Lowell Levin, Associate Professor of Epidemiology and Public Health at the Yale University School of Medicine, is trained in both education (Ed.D. from Harvard) and public health (M.P.H. from Yale). This unique combination allows him to look at the intersection of the two disciplines with unusual insight.
He was active in the civil rights movement and was one of a group of Yale faculty who served as arbitrators between the medical school and the local community during the protest demonstrations during the late sixties. Those negotiations resulted in the establishment of the community-run Hill Health Center.
He is the author, with Alfred H. Katz and Erik Holst, of Self-Care: Lay Initiatives in Health, and is an Advisory Editor of Medical Self-Care Magazine.
TF: Lowell, you’ve probably school health education as extensively as anyone in the field. What do you think about the way health is taught in American schools?
LL: School health education is a real disaster area.
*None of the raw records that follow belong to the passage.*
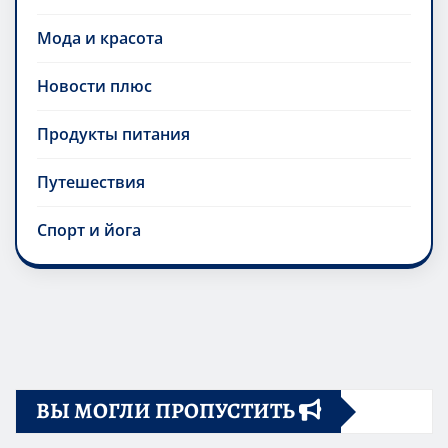
Мода и красота
Новости плюс
Продукты питания
Путешествия
Спорт и йога
ВЫ МОГЛИ ПРОПУСТИТЬ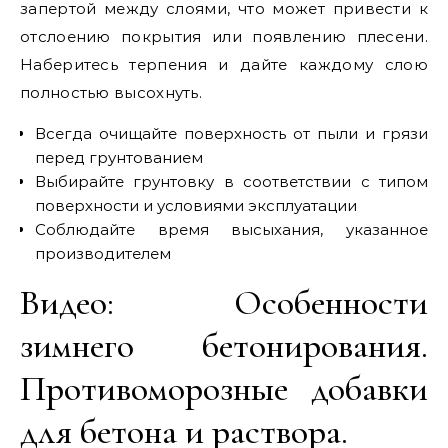
запертой между слоями, что может привести к
отслоению покрытия или появлению плесени.
Наберитесь терпения и дайте каждому слою
полностью высохнуть.
Всегда очищайте поверхность от пыли и грязи
перед грунтованием
Выбирайте грунтовку в соответствии с типом
поверхности и условиями эксплуатации
Соблюдайте время высыхания, указанное
производителем
Видео: Особенности
зимнего бетонирования.
Противоморозные добавки
для бетона и раствора.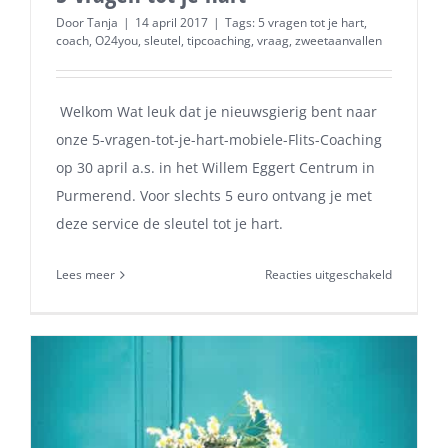
Door
Tanja
|
14 april 2017
|
Tags:
5 vragen tot je hart
,
coach
,
O24you
,
sleutel
,
tipcoaching
,
vraag
,
zweetaanvallen
Welkom Wat leuk dat je nieuwsgierig bent naar
onze 5-vragen-tot-je-hart-mobiele-Flits-Coaching
op 30 april a.s. in het Willem Eggert Centrum in
Purmerend. Voor slechts 5 euro ontvang je met
deze service de sleutel tot je hart.
voor
Lees meer
Reacties uitgeschakeld
5
vragen
tot
je
hart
Not only are we not teaching our kids much that is useful, we may be actively destroying their innate abilities to care for themselves.
Health is frequently taught by bored P.E. teachers who have little theoretical and no clinical training. It’s like studying auto mechanics with somebody who’s never picked up a wrench in his life. It’s a rainy-day activity. Few take it seriously.
We desperately need to transform our so-called health classes into experiences that genuinely promote increased self-care, self-discovery, and opportunities for increased control of one’s own life. In fact, that’s probably the single most important thing we could do to solve the so-called health crisis in this country. We need to give our kids a good solid education in clinical medicine, just like we do in reading and arithmetic.
How can a health class damage a child’s ability to care for himself?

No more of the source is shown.